End-to-End Multimodal Emotion Recognition Using Deep Neural Networks

The paper "End-to-End Multimodal Emotion Recognition Using Deep Neural Networks," authored by Panagiotis Tzirakis et al., explores an integrated approach to emotion recognition by leveraging both auditory and visual modalities. The paper targets the challenging task of affective state prediction, essential for applications spanning multimedia retrieval and human-computer interaction.

The authors propose an end-to-end deep learning framework that forgoes traditional hand-engineered features, instead employing a combination of Convolutional Neural Networks (CNNs) for feature extraction and Long Short-Term Memory (LSTM) networks for temporal modeling. The CNNs process raw audio signals and facial visual information, with a ResNet-50 architecture applied to visual data, and specialized CNN layers for speech. This approach allows the derivation of robust features directly from raw data, adapting specifically to the task requirements.

Key Contributions

1. End-to-End Framework: The paper introduces a pipeline whereby emotion recognition is treated as an integrated task, aligning audio and visual cues within a singular learning paradigm. The system is trained directly on raw inputs, which contrasts with conventional methods relying on preprocessed features like MFCCs or facial landmarks.
2. Model Architecture: The paper uses a state-of-the-art ResNet-50 deep residual network for the visual domain and a tailored CNN for audio, capturing expressive characteristics. These are followed by LSTM layers that model the temporal dependencies crucial for emotion context understanding.
3. Objective Function: The authors utilize an objective function based on the concordance correlation coefficient (CCC) rather than traditional mean square error (MSE), optimizing the model on a metric more reflective of human emotion perception.
4. Unimodal and Multimodal Evaluation: Empirical results from the RECOLA database demonstrate the superiority of this methodology over baseline systems. The multimodal approach achieves notable performance on both arousal and valence dimensions, with strong results for each unimodal network individually as well.

Results and Implications

The framework delivers superior outcomes compared to traditional methods on the RECOLA database, used within the AVEC 2016 challenge. Particularly, the multimodal system presents significant gains in predicting valence, traditionally more challenging to infer than arousal.

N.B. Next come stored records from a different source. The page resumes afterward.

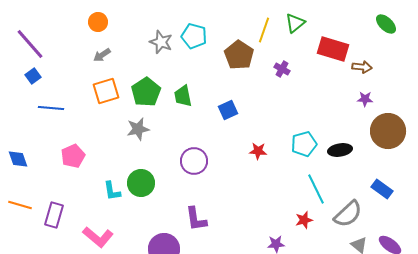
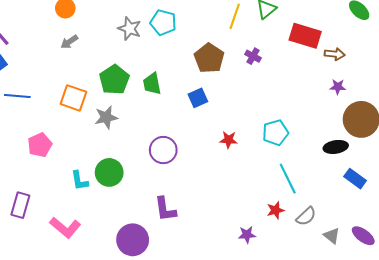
brown pentagon: (239, 55) -> (209, 58), moved
orange square: (106, 91) -> (73, 98), moved, turned 36
black ellipse: (340, 150) -> (336, 147), moved
gray semicircle: (348, 214) -> (306, 216), moved, size x0.7

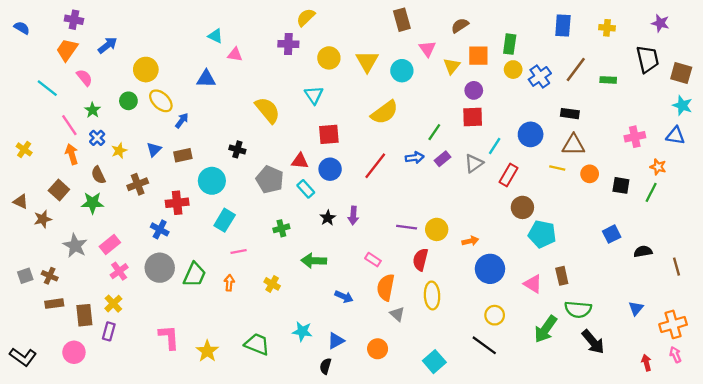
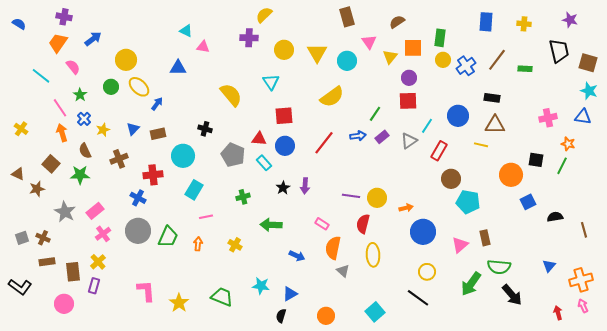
orange circle: (590, 174) -> (511, 175), moved, size x1.5
pink triangle: (533, 284) -> (460, 245), turned 48
orange circle: (378, 349) -> (326, 316), moved
black L-shape: (23, 357) -> (20, 287), moved

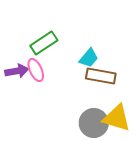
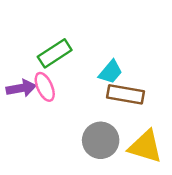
gray circle: (94, 123) -> (101, 140), moved

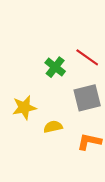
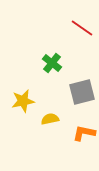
red line: (87, 57) -> (82, 28), moved

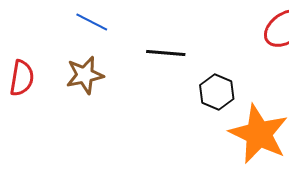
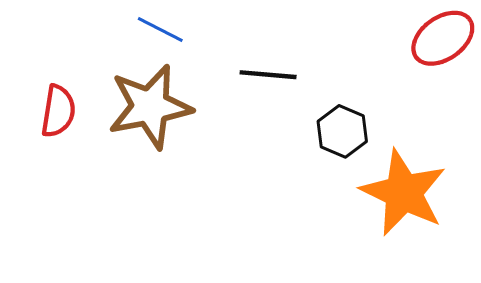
brown star: (85, 75) -> (150, 107), size x1.5

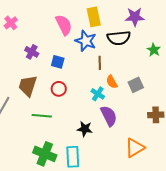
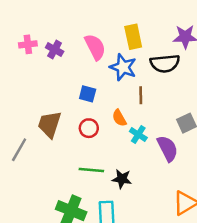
pink cross: (11, 23) -> (28, 44), turned 32
purple cross: (32, 52) -> (55, 49), moved
orange semicircle: (112, 82) -> (119, 118), moved
green line: (42, 116) -> (91, 170), moved
purple semicircle: (109, 116) -> (167, 148), moved

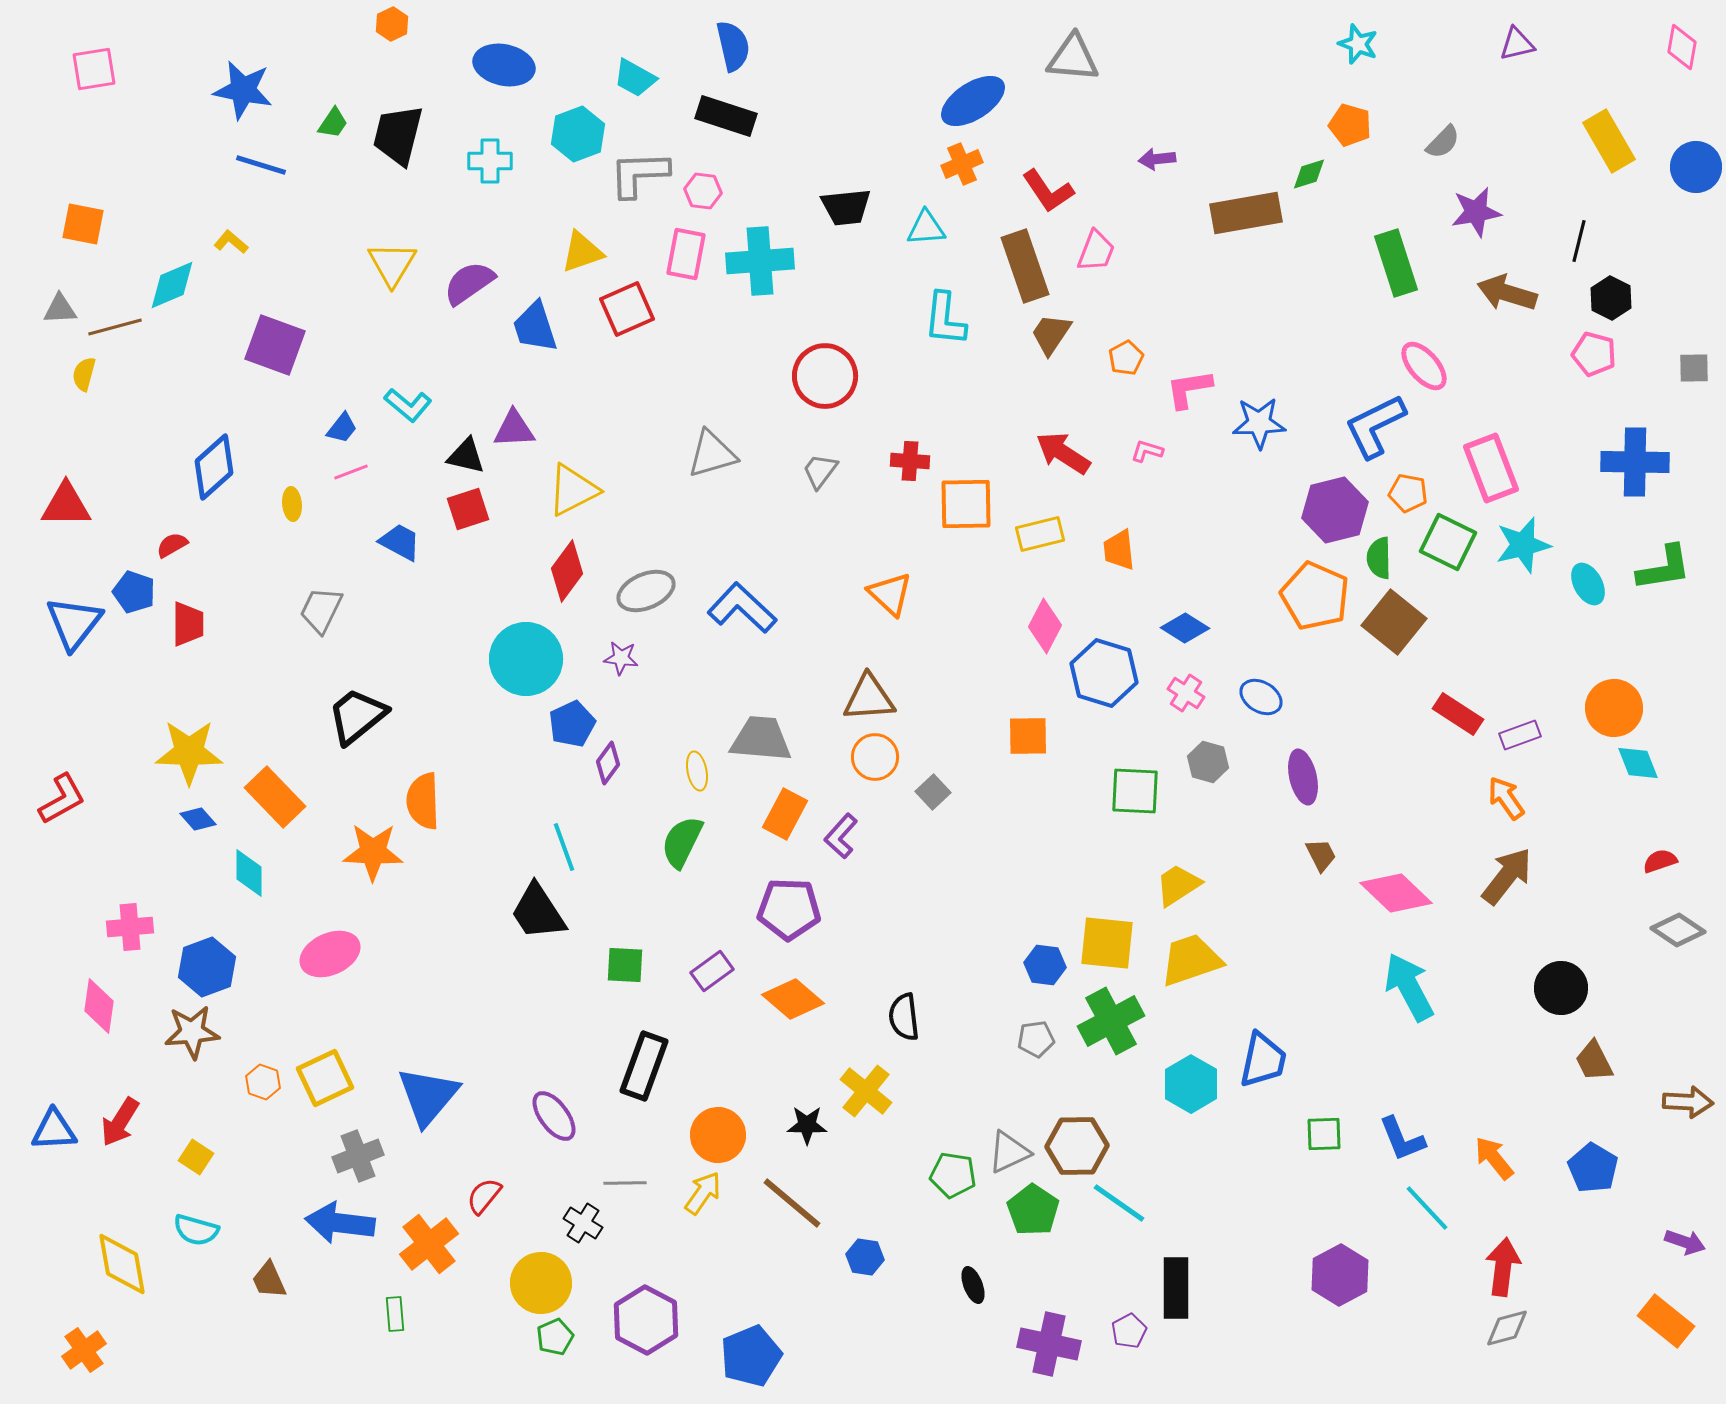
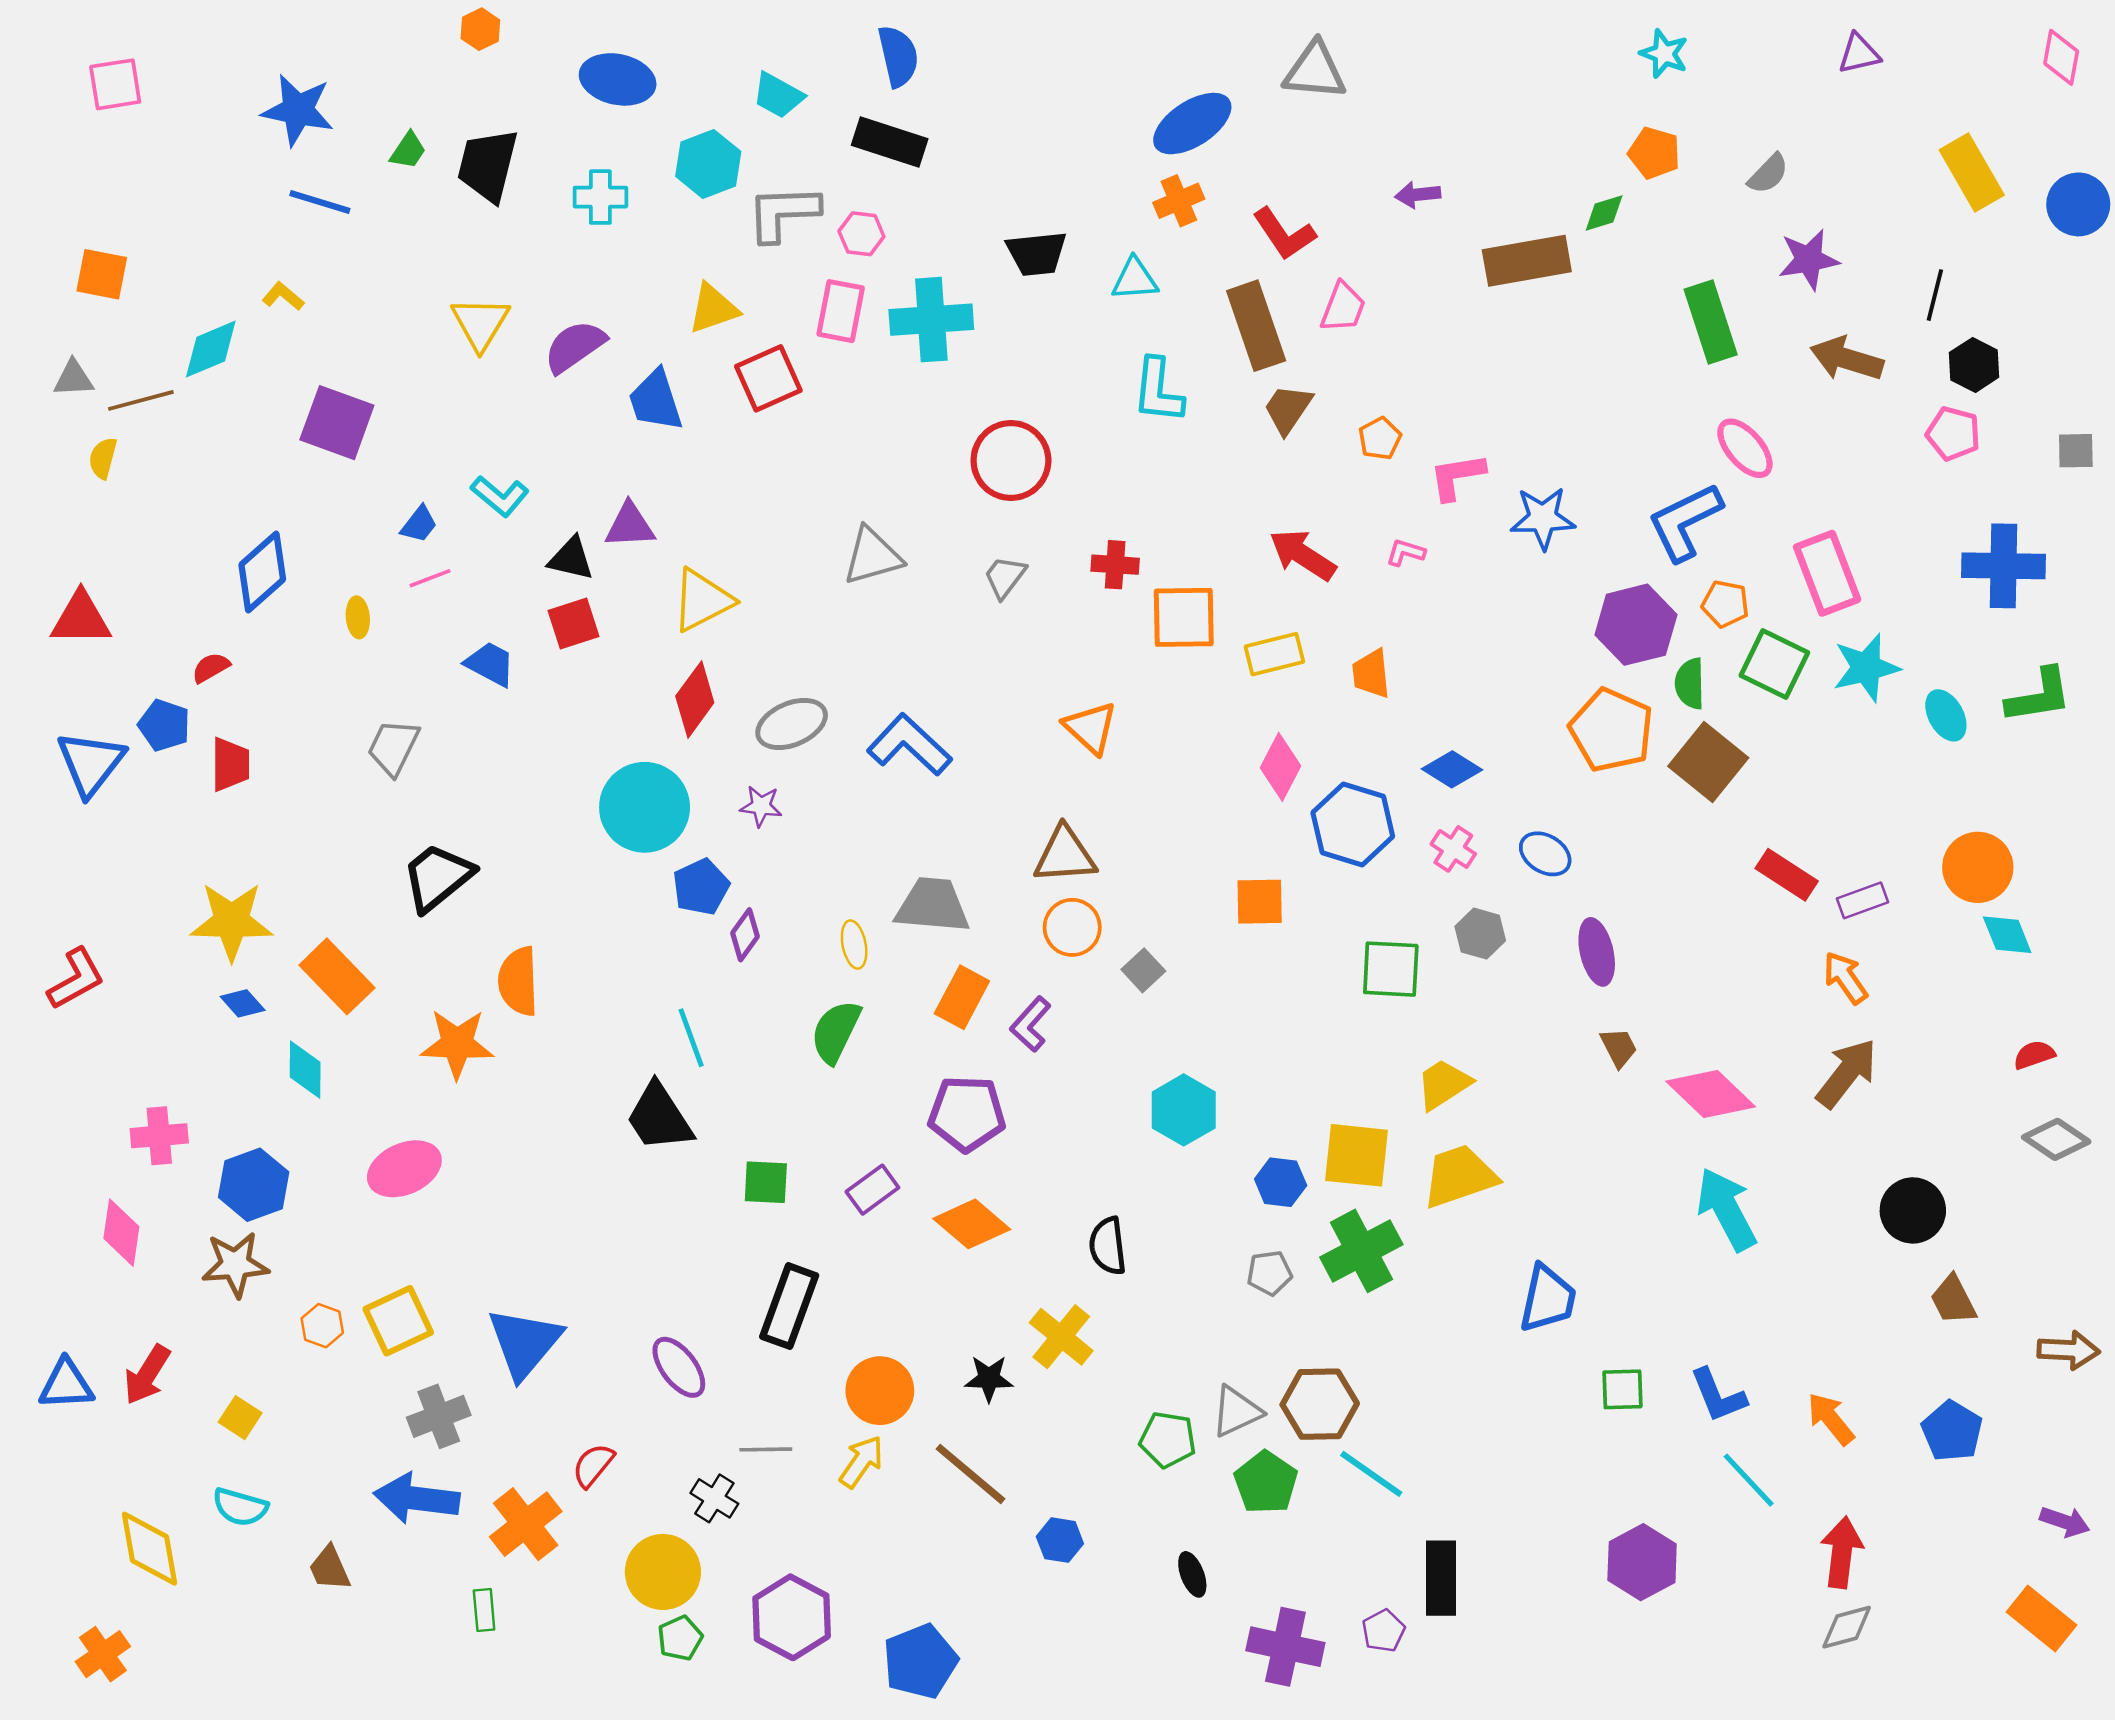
cyan hexagon: (1191, 1084) -> (1184, 1110), moved

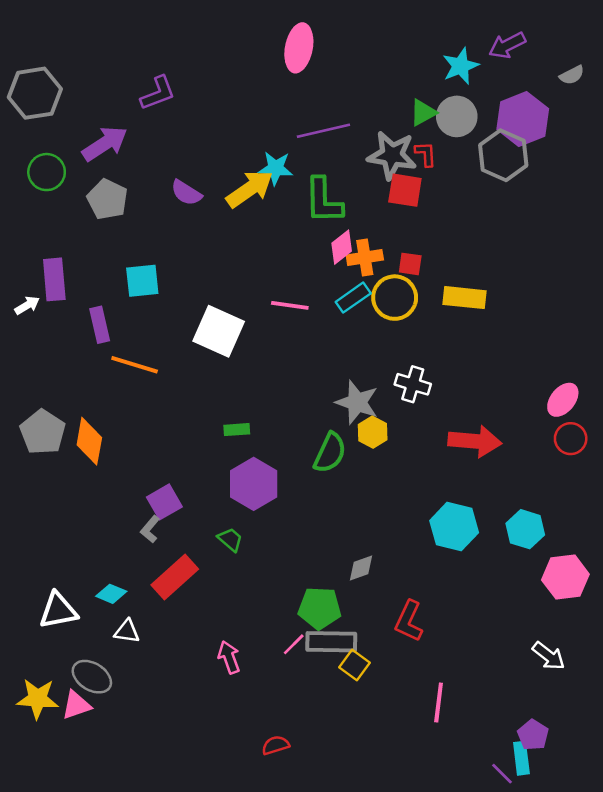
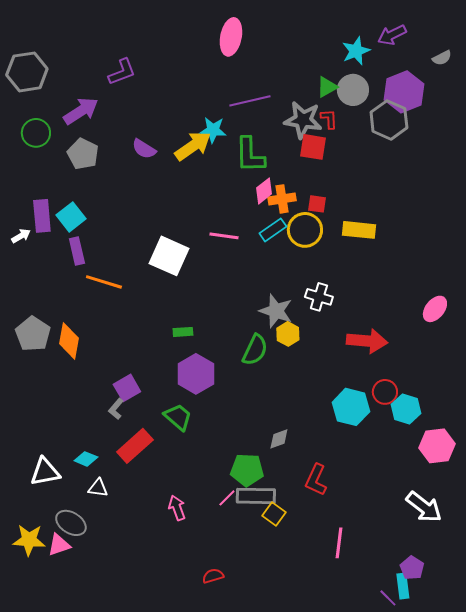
cyan square: (142, 281) -> (71, 217), moved, turned -32
red circle: (571, 439) -> (385, 392), moved
green trapezoid: (230, 540) -> (178, 417), size x1.4
white arrow: (549, 656) -> (424, 507), size x1.4

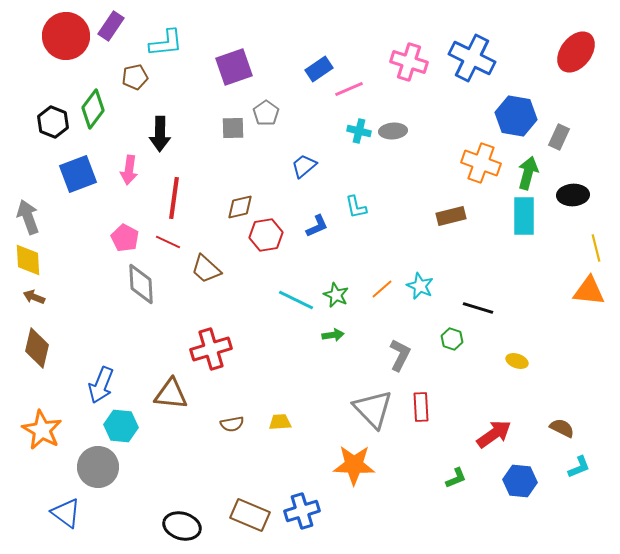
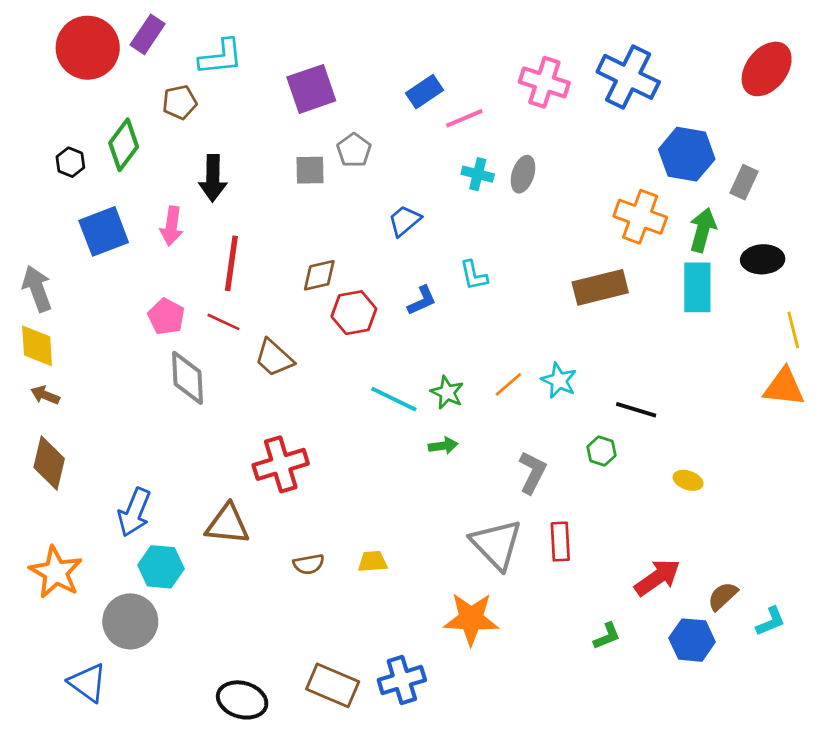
black hexagon: (53, 122) -> (70, 162), size x0.7
gray ellipse: (393, 131) -> (523, 174), turned -68
brown rectangle: (451, 216) -> (600, 287), size x1.4
brown semicircle: (562, 428) -> (723, 596), moved, turned -70

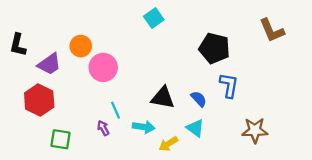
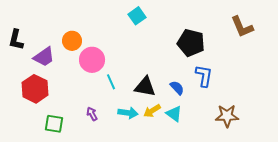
cyan line: (116, 110) -> (111, 82), moved
yellow arrow: (168, 144) -> (152, 111), moved

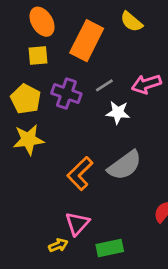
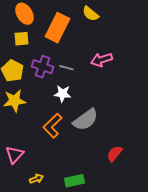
gray line: (104, 85) -> (66, 68), moved, turned 48
white star: (118, 112) -> (62, 94), moved
pink triangle: (77, 224) -> (14, 155), moved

The examination of LSTM gate activations reveals correlations with typical prosodic features, underlining the ability of deep learning models to implicitly capture known affective markers within speech, such as loudness and pitch. This insight into feature learning offers potential pathways to refine model interpretability and performance.

Future Directions

Prospects for further exploration include:

• Integration of Additional Modalities: Expanding inputs to include physiological or behavioral data may enrich the emotional context modeling.
• Application in Real-world Systems: Employability in diverse applications such as virtual assistants or therapeutic diagnostics could be explored by adapting the framework to different domains.
• Investigating Generalizability: Cross-dataset validation to assess robustness and applicability across varied cultural and situational contexts.

By advancing the understanding of multimodal deep learning models in emotion recognition, the authors contribute a significant step forward in affective computing. This aligns future explorations toward holistic, context-aware interaction systems in artificial intelligence.